Tylko w ciągu kilku ostatnich dni policjanci z powiatu świeckiego zatrzymali sześciu nieodpowiedzialnych kierowców, którzy znajdowali się pod wpływem alkoholu.
Niechlubnym rekordzistą okazał się 37-letni mieszkaniec gminy Świecie, który jadąc ulicami miasta fordem focusem zwrócił swoim zachowaniem uwagę policjantów ogniwa patrolowo-interwencyjnego.
Funkcjonariusze zatrzymali kierowcę do kontroli, podejrzewając, że sposób poruszania się pojazdem może być spowodowany stanem nietrzeźwości. Chwilę później okazało się, że ich podejrzenia były uzasadnione, ponieważ policyjny alkomat podczas badania pokazał 2,5 promila alkoholu w jego organizmie - mówi kom. Joanna Tarkowska, oficer prasowy Komendy Powiatowej Policji w Świeciu.
Na tym nie koniec. Policjanci z posterunku w Laskowicach zatrzymali 50-letniego mieszkańca powiatu świeckiego, który kierował oplem merivą mając ponad promil alkoholu w organizmie.
Z kolei w Górnej Grupie funkcjonariusze ruchu drogowego zatrzymali volkswagena, którego 39-letni kierowca wydmuchał ponad 1,1 promila.

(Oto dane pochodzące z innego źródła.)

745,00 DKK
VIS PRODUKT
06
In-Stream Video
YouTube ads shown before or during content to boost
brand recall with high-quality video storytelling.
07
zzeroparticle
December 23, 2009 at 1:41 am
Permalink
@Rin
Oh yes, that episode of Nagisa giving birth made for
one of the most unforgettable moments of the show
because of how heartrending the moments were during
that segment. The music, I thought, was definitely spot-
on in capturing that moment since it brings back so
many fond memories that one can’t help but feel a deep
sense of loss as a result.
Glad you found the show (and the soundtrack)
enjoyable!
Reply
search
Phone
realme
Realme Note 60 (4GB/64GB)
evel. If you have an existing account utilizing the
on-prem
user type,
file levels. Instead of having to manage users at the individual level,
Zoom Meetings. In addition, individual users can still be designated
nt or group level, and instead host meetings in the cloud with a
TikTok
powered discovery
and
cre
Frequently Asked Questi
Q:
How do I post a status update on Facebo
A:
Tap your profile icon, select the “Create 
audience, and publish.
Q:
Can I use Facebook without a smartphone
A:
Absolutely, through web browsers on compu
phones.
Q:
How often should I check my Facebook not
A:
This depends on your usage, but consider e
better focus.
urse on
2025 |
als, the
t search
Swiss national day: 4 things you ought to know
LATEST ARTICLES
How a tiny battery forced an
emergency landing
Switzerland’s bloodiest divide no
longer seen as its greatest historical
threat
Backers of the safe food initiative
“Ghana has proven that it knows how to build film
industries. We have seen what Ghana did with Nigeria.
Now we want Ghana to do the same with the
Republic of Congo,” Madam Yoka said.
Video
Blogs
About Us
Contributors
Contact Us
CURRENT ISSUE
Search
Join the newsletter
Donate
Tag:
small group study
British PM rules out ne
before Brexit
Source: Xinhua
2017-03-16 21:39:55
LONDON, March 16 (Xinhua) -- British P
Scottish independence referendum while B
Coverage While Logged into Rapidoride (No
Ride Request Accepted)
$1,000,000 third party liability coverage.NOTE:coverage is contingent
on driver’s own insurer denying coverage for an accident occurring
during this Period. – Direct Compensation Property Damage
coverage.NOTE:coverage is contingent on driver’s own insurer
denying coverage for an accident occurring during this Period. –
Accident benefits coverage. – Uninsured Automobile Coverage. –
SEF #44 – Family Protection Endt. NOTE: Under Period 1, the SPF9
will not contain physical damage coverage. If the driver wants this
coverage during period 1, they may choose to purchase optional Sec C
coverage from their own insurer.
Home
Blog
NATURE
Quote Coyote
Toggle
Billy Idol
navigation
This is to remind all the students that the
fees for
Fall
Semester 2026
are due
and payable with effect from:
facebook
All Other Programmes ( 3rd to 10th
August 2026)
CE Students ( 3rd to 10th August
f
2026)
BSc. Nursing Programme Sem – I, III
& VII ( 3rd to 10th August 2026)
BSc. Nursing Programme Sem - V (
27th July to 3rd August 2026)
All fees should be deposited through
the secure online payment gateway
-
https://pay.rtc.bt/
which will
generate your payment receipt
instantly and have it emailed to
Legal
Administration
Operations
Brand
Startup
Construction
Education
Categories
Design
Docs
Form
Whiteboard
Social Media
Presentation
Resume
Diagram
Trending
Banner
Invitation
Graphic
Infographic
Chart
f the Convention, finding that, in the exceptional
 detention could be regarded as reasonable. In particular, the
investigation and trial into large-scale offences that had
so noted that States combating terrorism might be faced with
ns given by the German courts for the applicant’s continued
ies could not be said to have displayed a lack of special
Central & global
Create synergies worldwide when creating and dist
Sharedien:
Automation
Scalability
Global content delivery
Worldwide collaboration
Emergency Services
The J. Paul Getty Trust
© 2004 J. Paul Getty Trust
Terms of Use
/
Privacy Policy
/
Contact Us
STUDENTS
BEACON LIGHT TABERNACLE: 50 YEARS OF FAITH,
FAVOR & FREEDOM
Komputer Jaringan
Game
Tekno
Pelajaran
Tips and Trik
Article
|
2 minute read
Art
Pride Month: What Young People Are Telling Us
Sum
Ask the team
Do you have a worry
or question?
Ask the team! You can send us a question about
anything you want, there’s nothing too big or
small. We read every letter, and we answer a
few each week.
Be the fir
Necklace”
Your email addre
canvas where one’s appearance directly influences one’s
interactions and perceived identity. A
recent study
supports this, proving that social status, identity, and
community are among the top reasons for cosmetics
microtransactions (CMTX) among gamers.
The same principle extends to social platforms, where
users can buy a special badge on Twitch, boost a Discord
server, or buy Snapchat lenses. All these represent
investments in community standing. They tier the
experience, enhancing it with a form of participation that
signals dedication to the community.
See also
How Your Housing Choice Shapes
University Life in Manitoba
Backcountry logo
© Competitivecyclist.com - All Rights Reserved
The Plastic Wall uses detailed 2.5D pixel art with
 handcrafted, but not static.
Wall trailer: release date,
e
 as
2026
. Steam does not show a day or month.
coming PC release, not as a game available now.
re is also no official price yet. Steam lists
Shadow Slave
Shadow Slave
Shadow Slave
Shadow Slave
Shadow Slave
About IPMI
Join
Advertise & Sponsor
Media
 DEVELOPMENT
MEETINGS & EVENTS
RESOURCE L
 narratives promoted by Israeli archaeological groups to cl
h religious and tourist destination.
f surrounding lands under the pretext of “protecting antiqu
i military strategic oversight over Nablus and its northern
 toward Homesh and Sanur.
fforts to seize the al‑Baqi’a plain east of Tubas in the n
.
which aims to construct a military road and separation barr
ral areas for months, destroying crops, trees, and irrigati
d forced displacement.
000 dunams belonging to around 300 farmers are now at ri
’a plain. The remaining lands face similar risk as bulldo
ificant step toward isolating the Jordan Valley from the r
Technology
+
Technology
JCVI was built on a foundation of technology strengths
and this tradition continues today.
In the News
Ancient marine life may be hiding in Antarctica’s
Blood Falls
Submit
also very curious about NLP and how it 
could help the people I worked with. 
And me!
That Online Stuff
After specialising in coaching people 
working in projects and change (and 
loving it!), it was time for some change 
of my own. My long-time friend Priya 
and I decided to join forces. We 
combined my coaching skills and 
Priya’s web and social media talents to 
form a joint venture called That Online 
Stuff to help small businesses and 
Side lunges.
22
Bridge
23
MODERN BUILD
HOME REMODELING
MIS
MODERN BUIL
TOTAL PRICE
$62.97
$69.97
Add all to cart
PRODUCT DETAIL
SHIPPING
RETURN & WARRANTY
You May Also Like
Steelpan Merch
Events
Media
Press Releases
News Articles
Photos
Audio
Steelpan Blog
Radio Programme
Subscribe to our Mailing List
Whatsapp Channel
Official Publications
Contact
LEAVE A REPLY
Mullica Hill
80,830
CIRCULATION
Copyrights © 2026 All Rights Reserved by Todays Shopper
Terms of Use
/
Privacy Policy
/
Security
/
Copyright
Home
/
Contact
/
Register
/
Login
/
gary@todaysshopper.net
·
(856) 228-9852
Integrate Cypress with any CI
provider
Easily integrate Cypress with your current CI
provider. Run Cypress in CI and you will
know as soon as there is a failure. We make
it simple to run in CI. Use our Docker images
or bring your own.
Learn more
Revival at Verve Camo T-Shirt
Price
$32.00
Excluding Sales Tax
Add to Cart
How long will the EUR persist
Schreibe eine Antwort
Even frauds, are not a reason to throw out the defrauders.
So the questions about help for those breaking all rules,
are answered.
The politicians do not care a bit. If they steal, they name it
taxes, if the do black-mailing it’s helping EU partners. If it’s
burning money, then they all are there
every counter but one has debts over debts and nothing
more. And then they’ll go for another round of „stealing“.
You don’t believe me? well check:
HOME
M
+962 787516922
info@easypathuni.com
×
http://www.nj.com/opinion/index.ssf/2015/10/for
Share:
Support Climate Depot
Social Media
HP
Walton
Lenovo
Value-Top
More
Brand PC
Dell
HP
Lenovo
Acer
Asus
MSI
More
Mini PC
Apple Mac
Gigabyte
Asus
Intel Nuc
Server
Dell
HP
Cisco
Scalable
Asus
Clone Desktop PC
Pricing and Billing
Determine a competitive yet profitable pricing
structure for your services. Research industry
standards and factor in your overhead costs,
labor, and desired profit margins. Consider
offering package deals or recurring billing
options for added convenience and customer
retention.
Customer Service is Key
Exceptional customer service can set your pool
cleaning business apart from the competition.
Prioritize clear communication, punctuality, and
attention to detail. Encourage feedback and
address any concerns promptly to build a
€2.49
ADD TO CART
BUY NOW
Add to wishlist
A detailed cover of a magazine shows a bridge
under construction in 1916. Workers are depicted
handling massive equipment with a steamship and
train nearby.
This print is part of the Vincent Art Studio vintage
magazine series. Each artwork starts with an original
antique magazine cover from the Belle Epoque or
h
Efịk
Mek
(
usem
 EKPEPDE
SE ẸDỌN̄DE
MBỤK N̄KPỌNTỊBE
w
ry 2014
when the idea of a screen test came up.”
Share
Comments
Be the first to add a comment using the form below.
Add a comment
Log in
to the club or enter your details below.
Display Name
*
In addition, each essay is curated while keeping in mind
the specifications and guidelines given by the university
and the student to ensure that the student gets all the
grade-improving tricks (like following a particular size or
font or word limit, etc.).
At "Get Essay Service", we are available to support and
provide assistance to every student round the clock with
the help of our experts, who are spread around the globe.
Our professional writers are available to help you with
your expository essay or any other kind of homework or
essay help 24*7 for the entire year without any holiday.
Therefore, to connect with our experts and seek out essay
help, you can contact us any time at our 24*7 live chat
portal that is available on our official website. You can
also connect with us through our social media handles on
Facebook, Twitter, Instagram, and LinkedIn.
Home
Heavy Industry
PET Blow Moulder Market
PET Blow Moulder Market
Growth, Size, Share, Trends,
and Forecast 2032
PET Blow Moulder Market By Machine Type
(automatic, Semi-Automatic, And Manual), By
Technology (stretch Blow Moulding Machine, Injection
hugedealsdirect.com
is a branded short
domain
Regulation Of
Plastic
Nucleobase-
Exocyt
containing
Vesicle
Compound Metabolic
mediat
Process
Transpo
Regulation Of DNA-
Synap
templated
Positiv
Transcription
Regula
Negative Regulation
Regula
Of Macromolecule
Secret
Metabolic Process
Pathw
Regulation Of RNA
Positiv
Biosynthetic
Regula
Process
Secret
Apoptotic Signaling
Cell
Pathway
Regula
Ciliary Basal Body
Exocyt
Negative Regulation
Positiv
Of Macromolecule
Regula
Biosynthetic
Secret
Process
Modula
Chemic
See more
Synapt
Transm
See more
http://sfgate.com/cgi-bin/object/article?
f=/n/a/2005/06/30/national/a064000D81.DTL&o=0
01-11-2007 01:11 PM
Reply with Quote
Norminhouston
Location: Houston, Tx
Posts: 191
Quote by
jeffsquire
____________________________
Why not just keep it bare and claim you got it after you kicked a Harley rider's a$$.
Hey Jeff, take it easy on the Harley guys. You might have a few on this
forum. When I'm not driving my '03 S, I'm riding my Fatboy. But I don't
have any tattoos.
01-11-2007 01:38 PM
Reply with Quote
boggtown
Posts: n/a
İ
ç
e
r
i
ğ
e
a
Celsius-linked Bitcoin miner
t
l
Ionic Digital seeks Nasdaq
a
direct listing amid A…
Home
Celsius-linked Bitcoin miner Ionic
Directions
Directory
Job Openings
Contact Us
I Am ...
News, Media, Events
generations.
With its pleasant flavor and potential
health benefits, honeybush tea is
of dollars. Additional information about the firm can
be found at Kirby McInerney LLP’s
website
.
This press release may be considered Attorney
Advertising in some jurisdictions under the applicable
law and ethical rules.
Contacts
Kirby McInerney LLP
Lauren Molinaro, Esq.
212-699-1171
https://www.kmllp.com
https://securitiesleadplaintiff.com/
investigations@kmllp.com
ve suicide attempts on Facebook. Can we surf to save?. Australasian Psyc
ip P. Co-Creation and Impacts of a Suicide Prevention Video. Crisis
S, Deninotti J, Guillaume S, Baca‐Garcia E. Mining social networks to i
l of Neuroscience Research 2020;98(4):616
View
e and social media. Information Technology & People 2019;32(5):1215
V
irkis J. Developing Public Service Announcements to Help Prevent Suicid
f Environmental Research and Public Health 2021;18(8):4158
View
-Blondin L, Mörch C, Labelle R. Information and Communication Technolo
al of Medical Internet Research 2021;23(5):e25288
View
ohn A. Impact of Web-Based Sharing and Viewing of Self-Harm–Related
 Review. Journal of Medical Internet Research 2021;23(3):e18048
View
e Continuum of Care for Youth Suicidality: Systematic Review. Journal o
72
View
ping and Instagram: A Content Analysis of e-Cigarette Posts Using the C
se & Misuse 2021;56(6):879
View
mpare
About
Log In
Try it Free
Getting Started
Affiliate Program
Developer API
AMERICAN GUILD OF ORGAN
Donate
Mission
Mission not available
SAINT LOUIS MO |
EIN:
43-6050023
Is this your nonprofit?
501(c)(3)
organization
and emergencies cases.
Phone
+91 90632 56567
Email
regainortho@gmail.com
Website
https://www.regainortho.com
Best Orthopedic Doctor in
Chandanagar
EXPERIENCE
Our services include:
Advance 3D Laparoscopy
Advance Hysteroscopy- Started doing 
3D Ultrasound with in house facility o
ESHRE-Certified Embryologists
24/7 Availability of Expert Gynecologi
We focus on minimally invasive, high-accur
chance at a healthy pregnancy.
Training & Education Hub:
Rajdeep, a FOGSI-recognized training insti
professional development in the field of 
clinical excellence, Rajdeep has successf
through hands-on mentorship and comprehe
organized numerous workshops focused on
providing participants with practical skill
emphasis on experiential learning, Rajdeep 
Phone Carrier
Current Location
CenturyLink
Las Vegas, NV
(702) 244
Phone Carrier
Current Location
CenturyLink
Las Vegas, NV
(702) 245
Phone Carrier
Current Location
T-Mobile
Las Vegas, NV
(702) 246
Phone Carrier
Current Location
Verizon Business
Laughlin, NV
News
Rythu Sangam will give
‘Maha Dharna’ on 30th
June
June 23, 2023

Trzem kolejnym kierowcom udaremnili dalszą jazdę mundurowi z Posterunku Policji w Osiu.
56-letni mieszkaniec gminy Jeżewo, jedzący fordem, miał w organizmie blisko 0,7 promila. Zatrzymany w Osiu 56-latek, jadący skodą fabią, wydmuchał blisko 1,5 promila. Natomiast badanie zawartości alkoholu w organizmie jadącego hulajnogą elektryczną 24-latka wykazało blisko 0,5 promila.
24-latek dostał mandat karny. O losie pozostałych mężczyzn zadecyduje teraz sąd - wyjaśnia kom. Tarkowska.
Za jazdę pod wpływem alkoholu grozi do 3 lat pozbawienia wolności oraz wieloletni zakaz kierowania pojazdami.

To kiedy pic pytam?
Na drogach jest coraz bardziej niebezpiecznie. Kierowcy pod wpływem to plaga. Mamy pośpiech, przecenianie własnych umiejętności i wyjeżdżanie w trasę już spóźnionym. Jest jeszcze problem z pojazdami sprowadzonymi z zagranicy w bardzo złym stanie i cudownie naprawionymi. Pojazdami naprawianymi przez samozwańczych mechaników, którzy żadnej szkoły dla mechaników samochodowych nie kończyli. Także pojazdami przeładowanymi, z niezabezpieczonym ładunkiem czy w złym stanie technicznym.
nie wiem czy gorszy pijany kierowca czy ten frajer w czarnym mercedesie z zoltym paskiem na blachach bodajrze GD ktory bierze wszystkie zakrety driftem
Taka sugestia: nie tylko pijani kierowcy są zagrożeniem na drodze a piesi również. Tyle razy widzę jak przechodzą przez pasy trzymając telefon komórkowy przy uchu i nawet się nie obejrzy jeden z drugim. Zwrócić uwagę to gapią się na ciebie i pod nosem mruczą. Coś tam usłyszą o przepisach ale żeby uważać. No gdzie tam. Po co?
A drugie primo: w tym tygodniu, rano jakiś elektro-cyklista tak zapierniczał do roboty oczywiście ścieżką w kierunku Przechowa że ograniczenia i głowę to chyba w domu zostawił.